* _ASSIGNMENT_: Find every line below with "notícias" in it and give only how many there are.

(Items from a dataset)
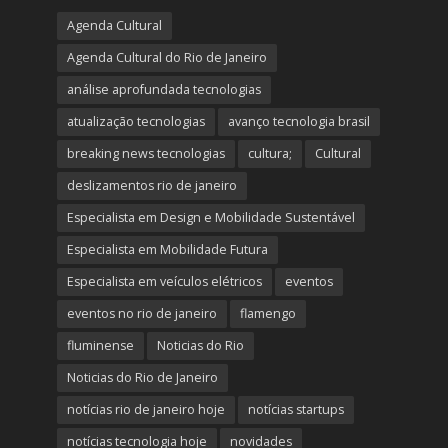
Agenda Cultural
Agenda Cultural do Rio de Janeiro
análise aprofundada tecnologias
atualização tecnologias
avanço tecnologia brasil
breaking news tecnologias
cultura;
Cultural
deslizamentos rio de janeiro
Especialista em Design e Mobilidade Sustentável
Especialista em Mobilidade Futura
Especialista em veículos elétricos
eventos
eventos no rio de janeiro
flamengo
fluminense
Noticias do Rio
Noticias do Rio de Janeiro
notícias rio de janeiro hoje
notícias startups
notícias tecnologia hoje
novidades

* _PROBLEM SOLUTION_: 3